The difference between ridged formality and the organic curves, seeming chaos of nature, are critically important to recognize. While civilization hails its self as the great modernizer, order, safety, reliance, predictability, and stability; it is a dangerous false claim. Right now cities across the world are experiencing shortages. When there is a disruption in any one of our supply lines, the seeming abundance rapidly dries up. We’ve not been taught to layer our necessities in a rich tapestry of interconnected harmony. Instead, we’ve compartmentalized our needs and wants into uniform measurements of output. Each chain of industry is suited to its self. Even academia teaches separate disciplines, withholding the possible fertility of shared research and design (I have heard this is changing though).

What would an holistic economy really look like? Though my understandings come from working with the natural world, not financial, the concepts of growth and loss easily cross through these two disciplines. It is by arguing against natural order that we continue to crash as a species. What will it take to learn from these patterns? How do we raise our consciousness, becoming more in tune with the land we stand on? No army can stand without food. No human endeavor works without sustenance (including clean water to drink).
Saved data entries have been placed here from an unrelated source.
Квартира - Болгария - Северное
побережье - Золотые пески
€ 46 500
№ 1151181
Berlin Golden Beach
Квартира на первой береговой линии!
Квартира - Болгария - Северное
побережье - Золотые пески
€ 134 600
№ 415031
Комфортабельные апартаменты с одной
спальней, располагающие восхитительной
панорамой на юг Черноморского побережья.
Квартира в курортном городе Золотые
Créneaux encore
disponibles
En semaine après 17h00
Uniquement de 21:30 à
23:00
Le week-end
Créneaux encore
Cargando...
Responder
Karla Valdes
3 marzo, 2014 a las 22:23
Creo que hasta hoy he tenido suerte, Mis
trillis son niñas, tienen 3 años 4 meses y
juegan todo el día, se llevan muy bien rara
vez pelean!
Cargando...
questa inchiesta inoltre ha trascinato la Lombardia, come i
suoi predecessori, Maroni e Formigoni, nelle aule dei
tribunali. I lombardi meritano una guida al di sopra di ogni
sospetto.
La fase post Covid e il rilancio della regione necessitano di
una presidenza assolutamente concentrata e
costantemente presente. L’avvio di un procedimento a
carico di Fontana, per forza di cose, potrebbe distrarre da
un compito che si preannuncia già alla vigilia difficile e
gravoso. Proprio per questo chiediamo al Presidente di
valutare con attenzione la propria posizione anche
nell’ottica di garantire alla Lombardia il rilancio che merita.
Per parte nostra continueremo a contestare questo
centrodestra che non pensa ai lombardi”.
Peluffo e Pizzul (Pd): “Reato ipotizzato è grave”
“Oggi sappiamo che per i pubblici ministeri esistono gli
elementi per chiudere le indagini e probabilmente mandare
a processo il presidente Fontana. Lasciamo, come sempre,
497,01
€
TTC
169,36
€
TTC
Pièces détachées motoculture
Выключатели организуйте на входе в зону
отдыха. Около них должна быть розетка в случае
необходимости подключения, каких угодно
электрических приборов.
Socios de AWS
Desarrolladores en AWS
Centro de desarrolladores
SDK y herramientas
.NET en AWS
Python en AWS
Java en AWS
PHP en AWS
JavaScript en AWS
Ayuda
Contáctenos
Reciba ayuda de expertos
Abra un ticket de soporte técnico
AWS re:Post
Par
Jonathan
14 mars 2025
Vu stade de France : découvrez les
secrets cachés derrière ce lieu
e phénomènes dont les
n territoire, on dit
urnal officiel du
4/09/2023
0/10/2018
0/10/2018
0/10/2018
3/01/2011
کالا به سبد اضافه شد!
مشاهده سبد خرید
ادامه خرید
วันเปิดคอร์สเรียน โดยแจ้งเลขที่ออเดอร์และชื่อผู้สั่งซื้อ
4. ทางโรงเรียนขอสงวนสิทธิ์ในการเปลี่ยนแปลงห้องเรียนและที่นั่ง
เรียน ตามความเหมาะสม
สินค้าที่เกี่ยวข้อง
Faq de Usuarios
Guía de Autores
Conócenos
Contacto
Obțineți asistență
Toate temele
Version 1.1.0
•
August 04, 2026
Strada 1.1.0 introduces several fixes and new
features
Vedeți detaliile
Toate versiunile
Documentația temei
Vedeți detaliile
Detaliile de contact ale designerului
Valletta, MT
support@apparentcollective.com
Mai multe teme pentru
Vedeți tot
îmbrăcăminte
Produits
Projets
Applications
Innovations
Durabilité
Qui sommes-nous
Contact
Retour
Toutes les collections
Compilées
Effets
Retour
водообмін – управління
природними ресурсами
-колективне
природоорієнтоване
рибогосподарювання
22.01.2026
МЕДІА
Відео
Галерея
Routine is a blessing and a curse. In every perfection, there is imperfection, so watch out for habit forming- it can lead to deep ruts. We’re in one now as a society; trying to ignore the patterns to force an outcome. Exponential growth is a fantasy, brought on by gluttonous abuse of finite natural resources. Taking continuously without ever giving back leads to desertification. No matter how much this truth hits home, man (and I mean men for the most part) continue to take, take, take. Could it be a general faulty wiring in the male ego? I think so. The pattern there is undeniable. Since written records began, man’s struggle to dominate and oppress has dictated civil development into passive consumption.

When people begin to put there heads down and graze away, not bothering to look beyond the ass in front of them, we fold right into another pattern of human undoing- complacency. We have become a species of consumers, grazing along at a predicable pace, expecting more grass to keep growing in front of us. But then fences went up, pastures were divided into mine and yours, and we were told to breed for the economy of debt slaves needed in these modern times. Wealth is consuming us now, like cancer, and we’ve fallen under the spell of capitalization for too long. It seemed to put more grass in our pasture, but in reality, is was laying down AstroTurf.

How to shift the paradigm? GO OUTSIDE! Even sitting at an open window can influence your brain patterning, allowing connection with your senses, relaxation, and healing. Looking more deeply into natural patterns brings down blood pressure, relieves stress, and strengthens the immune system (read more here). Can’t say enough about looking past the screen and into the lush world of nature. Even while living on Manhattan Island in New York City, I was still able to look out my fire escape window or climb from said fire escape up onto the roof for sun bathing and pigeon watching. Night time in a city is the wildlife action hour. Watch raccoons, coyote, rats, and more moving through the cover of darkness to capitalize on all the refuse of urban decay.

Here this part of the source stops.